Abstract

ABSTRACT This article presents a methodology designed to yield a comprehensive and nuanced analysis of the behaviour of prisoner-functionaries in Nazi camps: the coercion-resistance spectrum. After a short discussion of historiographical trends related to Jewish functionaries and to Jewish resistance to the Nazis, the article details this new analytical approach to these figures whose assigned tasks facilitated the administration of their camps and directly served their camps’ purpose(s). The model’s key components are the simultaneous consideration of micro- and macro-level contexts, especially of changes therein, and their alteration of the functionaries’ room for manoeuvre, which, in turn, impacted the functionaries’ course of action. Unlike Primo Levi’s “grey zone,” the metaphor that scholars often employ to communicate the moral ambiguity of prisoner-functionaries’ circumstances and conduct, the spectrum model considers these individuals’ full range of behaviour, which comprised not only acts frequently, yet improperly, deemed “collaboration,” but also conduct that thwarted German aims.

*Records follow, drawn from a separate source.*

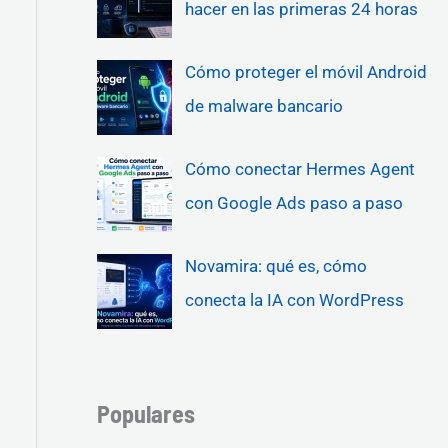
hacer en las primeras 24 horas
Cómo proteger el móvil Android
de malware bancario
Cómo conectar Hermes Agent
con Google Ads paso a paso
Novamira: qué es, cómo
conecta la IA con WordPress
Populares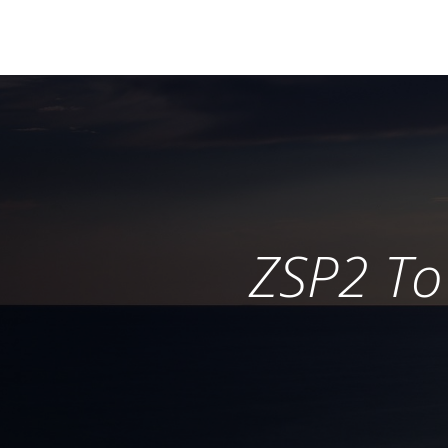
ZSP2 To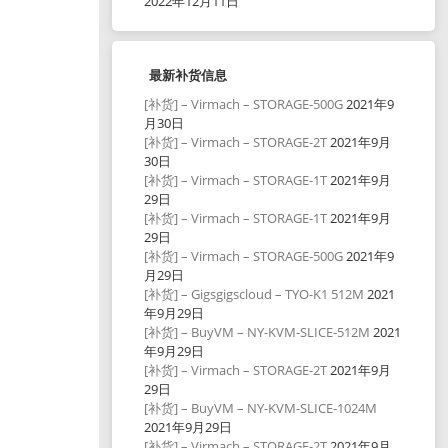
2022年12月11日
最新补货信息
[补货] – Virmach – STORAGE-500G
2021年9
月30日
[补货] – Virmach – STORAGE-2T
2021年9月
30日
[补货] – Virmach – STORAGE-1T
2021年9月
29日
[补货] – Virmach – STORAGE-1T
2021年9月
29日
[补货] – Virmach – STORAGE-500G
2021年9
月29日
[补货] – Gigsgigscloud – TYO-K1 512M
2021
年9月29日
[补货] – BuyVM – NY-KVM-SLICE-512M
2021
年9月29日
[补货] – Virmach – STORAGE-2T
2021年9月
29日
[补货] – BuyVM – NY-KVM-SLICE-1024M
2021年9月29日
[补货] – Virmach – STORAGE-2T
2021年9月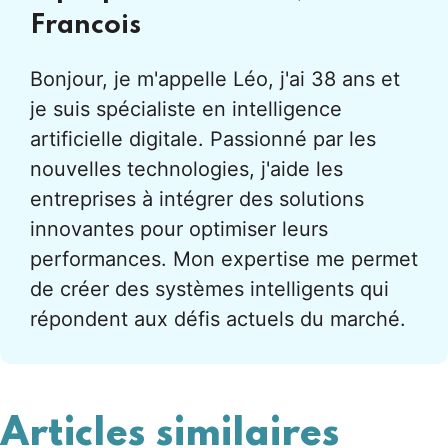
Francois
Bonjour, je m'appelle Léo, j'ai 38 ans et
je suis spécialiste en intelligence
artificielle digitale. Passionné par les
nouvelles technologies, j'aide les
entreprises à intégrer des solutions
innovantes pour optimiser leurs
performances. Mon expertise me permet
de créer des systèmes intelligents qui
répondent aux défis actuels du marché.
Articles similaires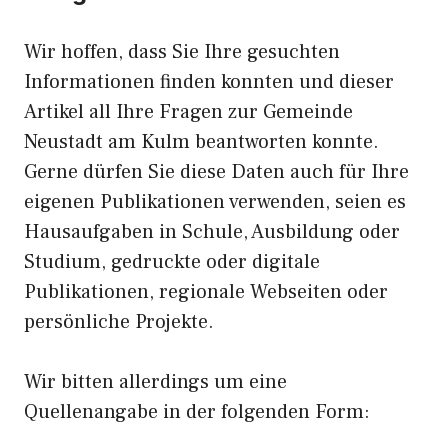
Wir hoffen, dass Sie Ihre gesuchten
Informationen finden konnten und dieser
Artikel all Ihre Fragen zur Gemeinde
Neustadt am Kulm beantworten konnte.
Gerne dürfen Sie diese Daten auch für Ihre
eigenen Publikationen verwenden, seien es
Hausaufgaben in Schule, Ausbildung oder
Studium, gedruckte oder digitale
Publikationen, regionale Webseiten oder
persönliche Projekte.
Wir bitten allerdings um eine
Quellenangabe in der folgenden Form:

To demonstrate the methodology’s application and the insights it yields, the article turns to the recruitment of Jewish doctors for their medical services and their subsequent activities in three different settings: forced labour camps for Jews (Zwangsarbeitslager für Juden) in the Warthegau, Auschwitz-Birkenau, and the industrial subcamps of the Auschwitz camp network. The case studies call upon a combination of contemporaneous documents, like camp officials’ communications, and survivor accounts, including sworn witness statements and video testimonies. Given the prisoner-physicians’ position at the intersection of sickness and health, or disability and labour capacity, the application of the spectrum methodology to the study of these doctors not only facilitates the analysis and contextualization of these functionaries’ conduct, but it also yields insight into the evolution of, and interaction between, dual initiatives under the Third Reich: the exploitation of the Jewish labour force and the attempted annihilation of European Jewry.